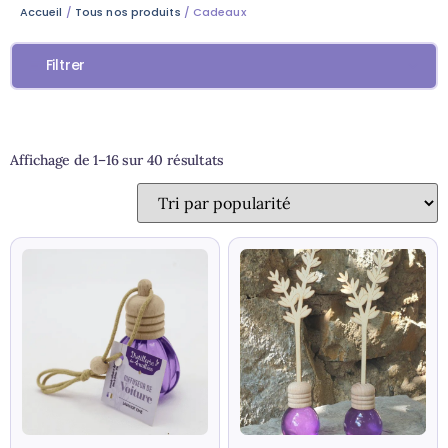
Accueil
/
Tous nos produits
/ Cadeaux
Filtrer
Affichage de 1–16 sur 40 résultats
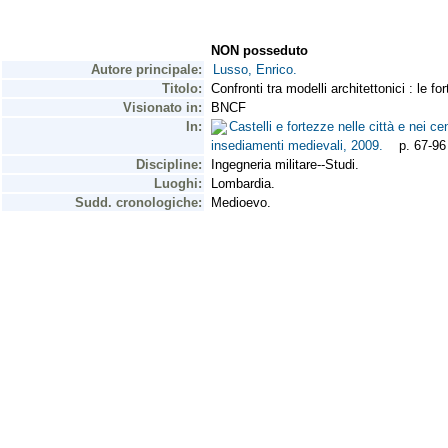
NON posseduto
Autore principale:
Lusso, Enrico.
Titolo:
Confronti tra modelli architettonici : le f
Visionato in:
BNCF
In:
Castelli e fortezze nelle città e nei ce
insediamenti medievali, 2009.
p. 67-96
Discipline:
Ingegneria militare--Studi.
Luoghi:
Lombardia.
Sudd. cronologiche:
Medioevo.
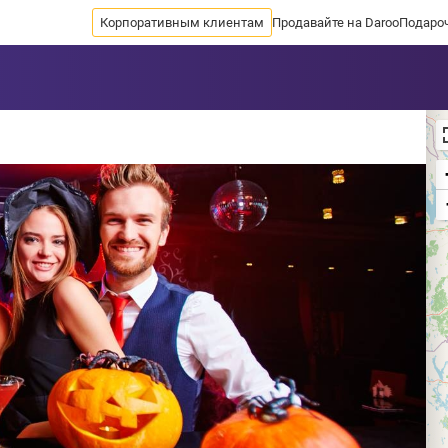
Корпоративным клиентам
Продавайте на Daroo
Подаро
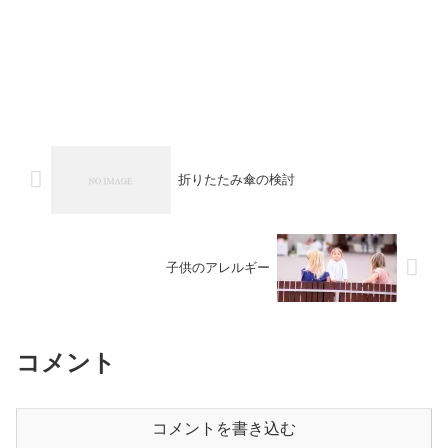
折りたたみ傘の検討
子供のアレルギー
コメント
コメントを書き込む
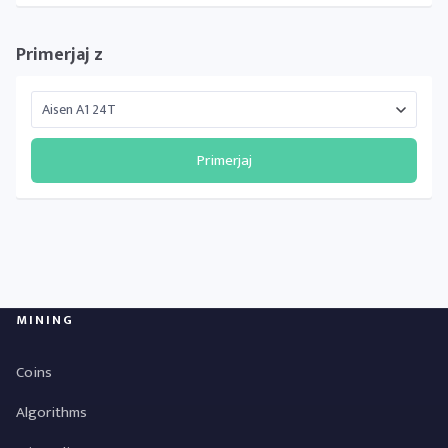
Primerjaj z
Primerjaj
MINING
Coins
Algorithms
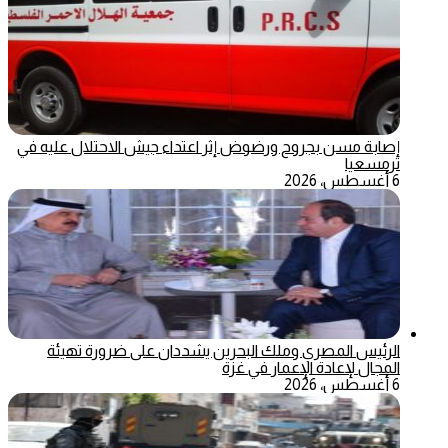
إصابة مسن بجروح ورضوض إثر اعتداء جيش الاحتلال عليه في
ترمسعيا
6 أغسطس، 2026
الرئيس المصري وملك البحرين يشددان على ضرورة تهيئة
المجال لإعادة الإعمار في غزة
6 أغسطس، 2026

++++

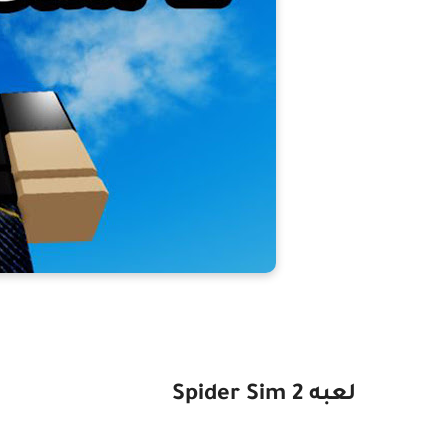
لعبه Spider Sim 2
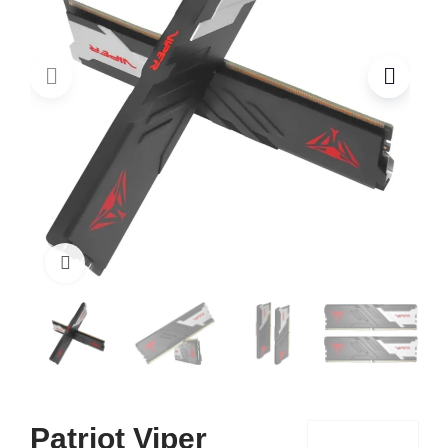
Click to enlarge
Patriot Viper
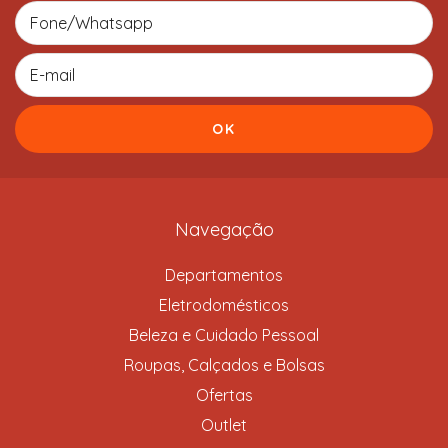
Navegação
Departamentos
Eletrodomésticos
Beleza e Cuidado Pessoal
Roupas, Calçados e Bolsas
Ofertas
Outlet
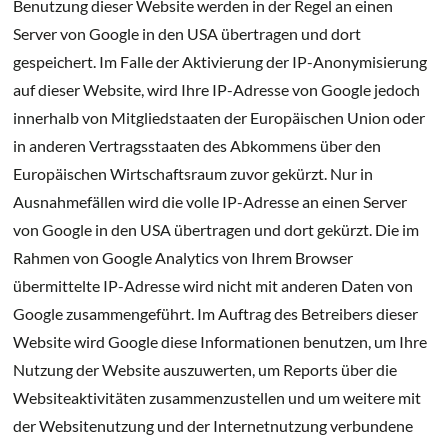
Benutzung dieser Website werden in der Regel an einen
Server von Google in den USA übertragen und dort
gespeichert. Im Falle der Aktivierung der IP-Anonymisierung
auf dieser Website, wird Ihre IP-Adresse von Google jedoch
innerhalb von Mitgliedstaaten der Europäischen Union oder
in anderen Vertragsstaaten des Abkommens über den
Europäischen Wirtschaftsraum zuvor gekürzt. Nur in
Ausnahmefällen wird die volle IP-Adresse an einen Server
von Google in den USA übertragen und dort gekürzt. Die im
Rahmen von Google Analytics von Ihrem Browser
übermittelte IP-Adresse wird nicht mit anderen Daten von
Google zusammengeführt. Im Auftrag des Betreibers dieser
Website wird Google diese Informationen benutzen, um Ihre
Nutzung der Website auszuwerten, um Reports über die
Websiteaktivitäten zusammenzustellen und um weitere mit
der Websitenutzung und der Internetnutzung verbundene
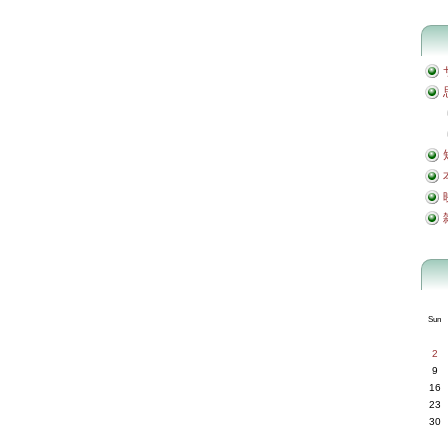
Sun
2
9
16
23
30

++++

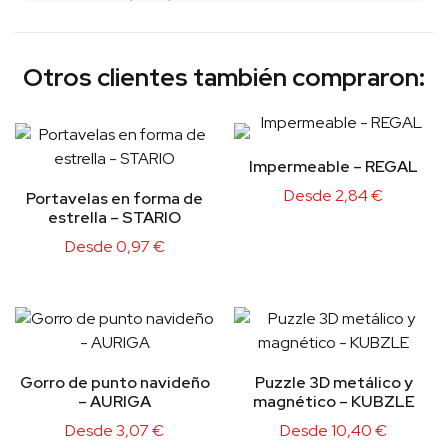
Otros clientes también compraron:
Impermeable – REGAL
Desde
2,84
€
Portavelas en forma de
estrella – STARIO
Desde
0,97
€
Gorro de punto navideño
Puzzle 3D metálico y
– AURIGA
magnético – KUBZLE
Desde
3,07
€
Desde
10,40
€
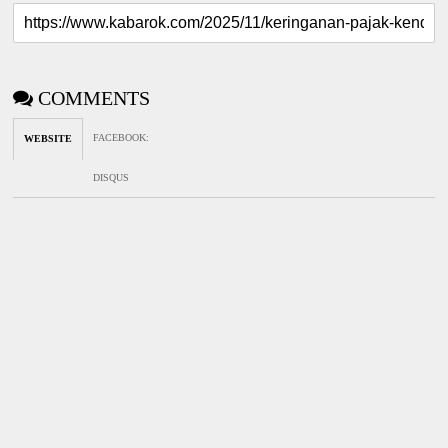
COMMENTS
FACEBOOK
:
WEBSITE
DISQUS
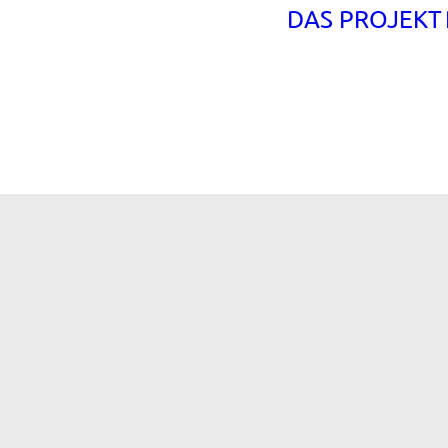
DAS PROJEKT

++++

THE PROBLEM => Your reply is to be an exact repeat of the listing above from the line holding "Eletrodomésticos" down to the line holding "Ausnahmefällen wird die", ends included, pictures excluded.

RESPONSE AREA =>
Eletrodomésticos
Beleza e Cuidado Pessoal
Roupas, Calçados e Bolsas
Ofertas
Outlet
Benutzung dieser Website werden in der Regel an einen
Server von Google in den USA übertragen und dort
gespeichert. Im Falle der Aktivierung der IP-Anonymisierung
auf dieser Website, wird Ihre IP-Adresse von Google jedoch
innerhalb von Mitgliedstaaten der Europäischen Union oder
in anderen Vertragsstaaten des Abkommens über den
Europäischen Wirtschaftsraum zuvor gekürzt. Nur in
Ausnahmefällen wird die volle IP-Adresse an einen Server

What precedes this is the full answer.